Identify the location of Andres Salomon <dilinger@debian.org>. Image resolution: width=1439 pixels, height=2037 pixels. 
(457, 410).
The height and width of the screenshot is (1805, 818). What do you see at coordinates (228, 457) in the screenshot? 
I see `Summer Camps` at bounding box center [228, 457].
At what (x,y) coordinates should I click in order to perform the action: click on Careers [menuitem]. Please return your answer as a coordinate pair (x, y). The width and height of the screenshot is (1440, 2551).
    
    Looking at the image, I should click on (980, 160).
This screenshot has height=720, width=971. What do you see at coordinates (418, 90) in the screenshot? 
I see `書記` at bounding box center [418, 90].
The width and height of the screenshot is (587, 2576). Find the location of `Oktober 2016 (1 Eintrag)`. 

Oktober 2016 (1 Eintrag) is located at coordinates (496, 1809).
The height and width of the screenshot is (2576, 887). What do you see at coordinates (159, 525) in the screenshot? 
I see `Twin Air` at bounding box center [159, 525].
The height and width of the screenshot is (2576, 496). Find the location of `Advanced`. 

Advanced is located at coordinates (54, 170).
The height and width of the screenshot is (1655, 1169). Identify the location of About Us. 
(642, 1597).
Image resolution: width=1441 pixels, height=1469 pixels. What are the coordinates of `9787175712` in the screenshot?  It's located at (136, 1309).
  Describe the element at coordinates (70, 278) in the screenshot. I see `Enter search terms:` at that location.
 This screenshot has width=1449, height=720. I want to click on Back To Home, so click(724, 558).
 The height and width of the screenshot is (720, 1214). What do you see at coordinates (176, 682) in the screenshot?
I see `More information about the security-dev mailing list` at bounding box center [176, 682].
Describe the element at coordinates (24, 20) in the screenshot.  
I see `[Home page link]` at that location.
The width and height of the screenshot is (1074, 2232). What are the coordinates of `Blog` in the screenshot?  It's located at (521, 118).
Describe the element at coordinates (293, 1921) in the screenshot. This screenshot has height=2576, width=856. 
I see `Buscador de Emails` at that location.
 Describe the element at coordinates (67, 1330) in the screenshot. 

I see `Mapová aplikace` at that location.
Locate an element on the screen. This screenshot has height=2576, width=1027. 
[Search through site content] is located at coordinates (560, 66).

**Problem details:**
Would you give the data above again, exactly as written?

**Exercise output:**
Identify the location of Andres Salomon <dilinger@debian.org>. Image resolution: width=1439 pixels, height=2037 pixels. 
(457, 410).
The height and width of the screenshot is (1805, 818). What do you see at coordinates (228, 457) in the screenshot? 
I see `Summer Camps` at bounding box center [228, 457].
At what (x,y) coordinates should I click in order to perform the action: click on Careers [menuitem]. Please return your answer as a coordinate pair (x, y). The width and height of the screenshot is (1440, 2551).
    
    Looking at the image, I should click on (980, 160).
This screenshot has height=720, width=971. What do you see at coordinates (418, 90) in the screenshot? 
I see `書記` at bounding box center [418, 90].
The width and height of the screenshot is (587, 2576). Find the location of `Oktober 2016 (1 Eintrag)`. 

Oktober 2016 (1 Eintrag) is located at coordinates (496, 1809).
The height and width of the screenshot is (2576, 887). What do you see at coordinates (159, 525) in the screenshot? 
I see `Twin Air` at bounding box center [159, 525].
The height and width of the screenshot is (2576, 496). Find the location of `Advanced`. 

Advanced is located at coordinates (54, 170).
The height and width of the screenshot is (1655, 1169). Identify the location of About Us. 
(642, 1597).
Image resolution: width=1441 pixels, height=1469 pixels. What are the coordinates of `9787175712` in the screenshot?  It's located at (136, 1309).
  Describe the element at coordinates (70, 278) in the screenshot. I see `Enter search terms:` at that location.
 This screenshot has width=1449, height=720. I want to click on Back To Home, so click(724, 558).
 The height and width of the screenshot is (720, 1214). What do you see at coordinates (176, 682) in the screenshot?
I see `More information about the security-dev mailing list` at bounding box center [176, 682].
Describe the element at coordinates (24, 20) in the screenshot.  
I see `[Home page link]` at that location.
The width and height of the screenshot is (1074, 2232). What are the coordinates of `Blog` in the screenshot?  It's located at (521, 118).
Describe the element at coordinates (293, 1921) in the screenshot. This screenshot has height=2576, width=856. 
I see `Buscador de Emails` at that location.
 Describe the element at coordinates (67, 1330) in the screenshot. 

I see `Mapová aplikace` at that location.
Locate an element on the screen. This screenshot has height=2576, width=1027. 
[Search through site content] is located at coordinates (560, 66).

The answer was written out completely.